More recently, the Huron Perth Healthcare Alliance, citing “continued health human resource shortages,” closed the emergency room Friday night at St. Marys Memorial Hospital, and it plans scheduled closings of the emergency rooms in its hospitals in Clinton and Seaforth.

“If this is the new norm, we’re in serious trouble,” said Peter Bergmanis, co-chair of the Ontario Health Coalition’s London chapter, adding “it was unheard of” for emergency rooms in Ontario to close due to lack of staff.

 

“This has been coming for quite some time,” he said. “We knew this kind of situation, with the constant under-resourcing of our hospitals, would happen and now the pandemic has exasperated everything because the staff are burning out.”

 

Matters could be made worse by the spectre of new COVID-19 cases sparked by more transmissible variants of the virus, including BA.5 Omicron. Already at LHSC, the number of hospital staff who’ve tested positive for COVID-19 has been rising, hitting a six-week high on Friday with 110 positive cases.
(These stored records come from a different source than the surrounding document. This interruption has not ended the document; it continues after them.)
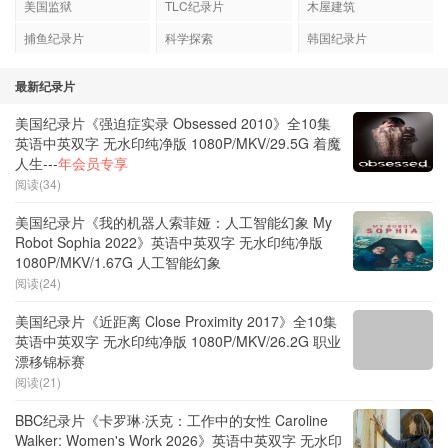
美国监狱
TLC纪录片
木屋建筑
捕鱼纪录片
科学探索
韩国纪录片
最新纪录片
美国纪录片《强迫症实录 Obsessed 2010》全10集
英语中英双字 无水印纯净版 1080P/MKV/29.5G 着魔
人生---
年会员专享
阅读(34)
美国纪录片《我的机器人索菲娅：人工智能幻象 My
Robot Sophia 2022》英语中英双字 无水印纯净版
1080P/MKV/1.67G 人工智能幻象
阅读(24)
美国纪录片《近距离 Close Proximity 2017》全10集
英语中英双字 无水印纯净版 1080P/MKV/26.2G 职业
漂移锦标赛
阅读(21)
BBC纪录片《卡罗琳·沃克：工作中的女性 Caroline
Walker: Women's Work 2026》英语中英双字 无水印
NDP Interim Leader Peter Tabuns has called on Premier Doug Ford’s Progressive Conservative government to do more to address the hospital crisis.

 

“We have reached a tipping point,” Tabuns said in a written statement. “Finding the doors to the closest ER locked is a terrifying thought. We need to recruit new health care staff, attract those who have left the profession, get qualified internationally trained workers into hospitals, and stop the exodus of doctors and nurses that is still happening right now, as we speak.”

 

MacDonald, the LHSC official, said the hospital network is reviewing its procedures in an attempt to reduce wait times. That includes looking at how patients are being triaged, making changes to the flow of patients – such as sending them back to the waiting room while they wait for bloodwork – and improving turnaround times for imaging tests such as X-rays.

But to Bergmanis, those steps amount to Band-Aid solutions. “If we want to get out of this crisis, we have to seriously look at rebuilding the capacity within the health system,” he said. “And that’s going to take money, and it’s going to take determination, and recruitment efforts like we’ve never seen before.”

 

Critics say the crunch facing hospitals is directly related to the pandemic, but that the COVID-19 crisis simply brought the issues into sharper focus.

 

Even before the pandemic, for example, Ontario had fewer beds per capita and a nursing shortage — a gap of 22,000 nurses less than needed, according to Registered Nurses Association of Ontario chief executive Doris Grinspun. Many more nurses left during the pandemic and Ontario is competing with jurisdictions around the world to replace them.

Many nurses on the job have been working short-staffed for years, are exhausted from the pandemic and the situation is getting worse. Grinspun said RNAO has long recommended solutions, but some will take time.

 

“The reality is, we are almost at the point of no return,” she said. “It is not about staffing shortages. It is about nursing shortages. I have been warning about this for years.”

 

Kapur said the Canadian Association of Emergency Physicians has long called on governments to do more to protect health workers from abuse and violence on the job — something that is driving people away, as is wage cap legislation Bill 124 in Ontario.

 

“We have lost staff. Anything you can do to bring them back by improving conditions and wages” would make a short-term difference, he said.

There have also been calls for the Ontario government to bring back mask mandates and expand fourth doses of vaccines, as well, to dampen the impact of the wave on already fragile hospitals.

 

“I am not sure what crisis the government is waiting for. The crisis is here,” Kapur said.